◆ **Work instruction**: Say only the number of lines in the entries below that contain "Stewart".

◆ **Task inputs**:

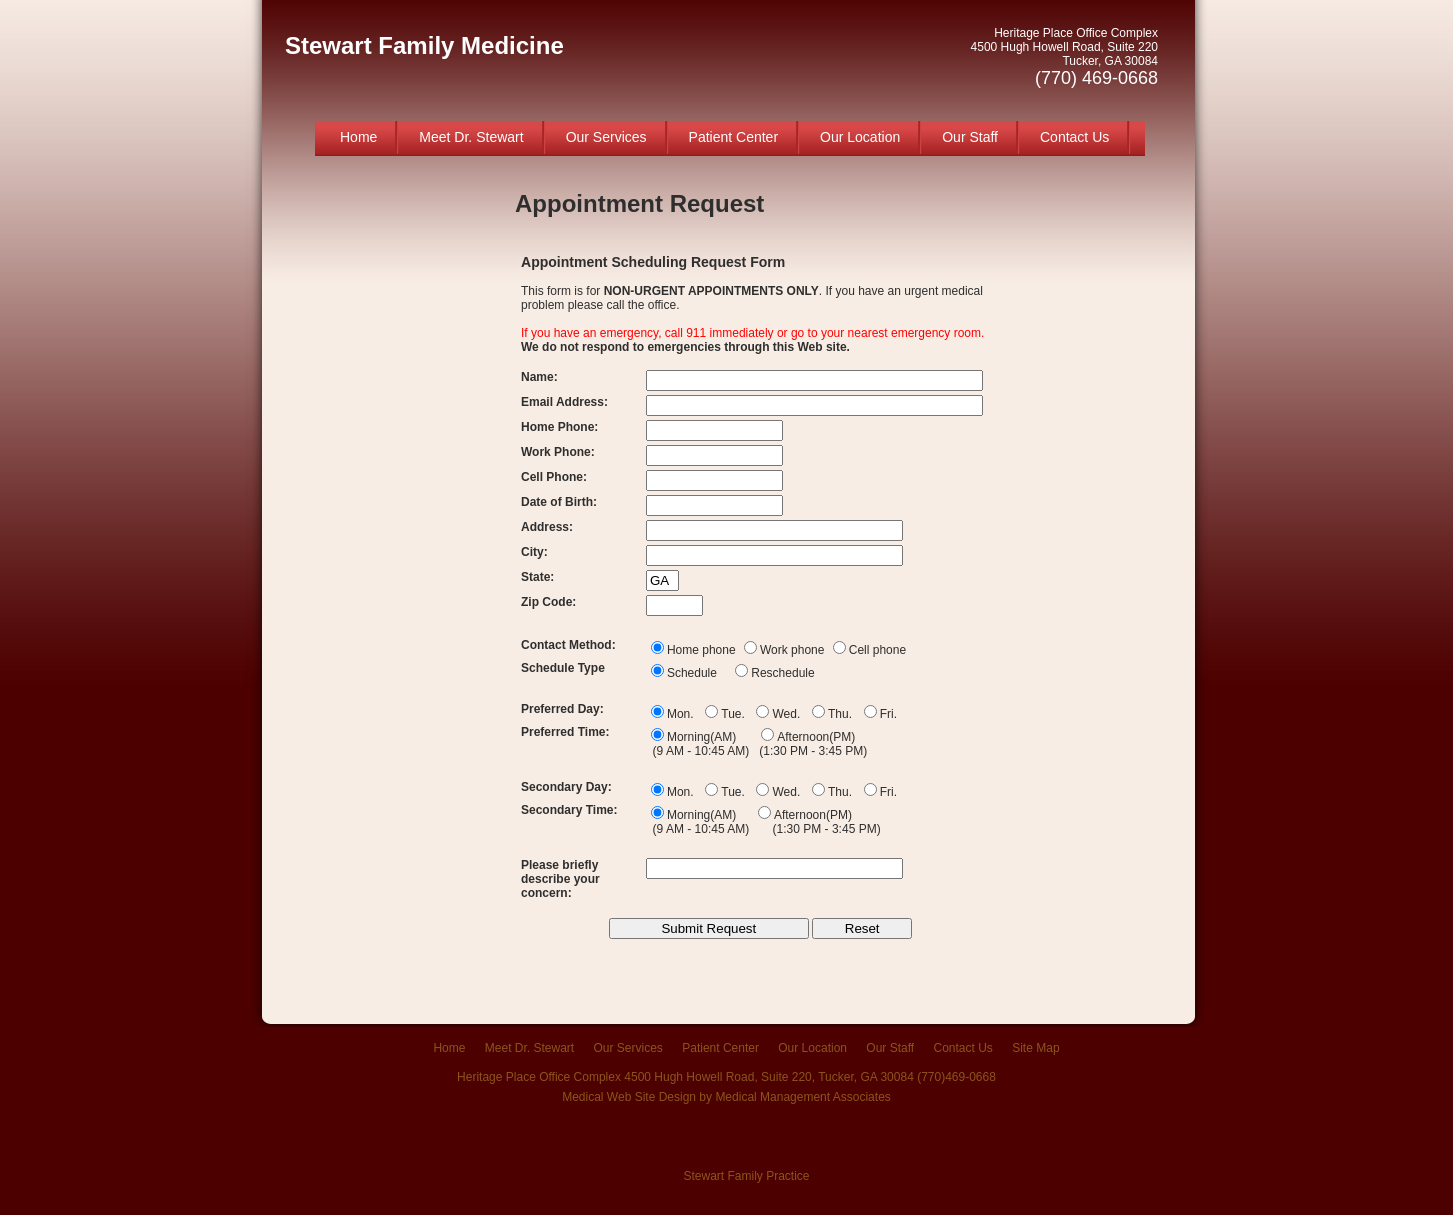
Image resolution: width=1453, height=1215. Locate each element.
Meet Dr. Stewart (471, 137)
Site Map (1035, 1048)
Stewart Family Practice (746, 1176)
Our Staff (970, 137)
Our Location (860, 137)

◆ **Solution**: 2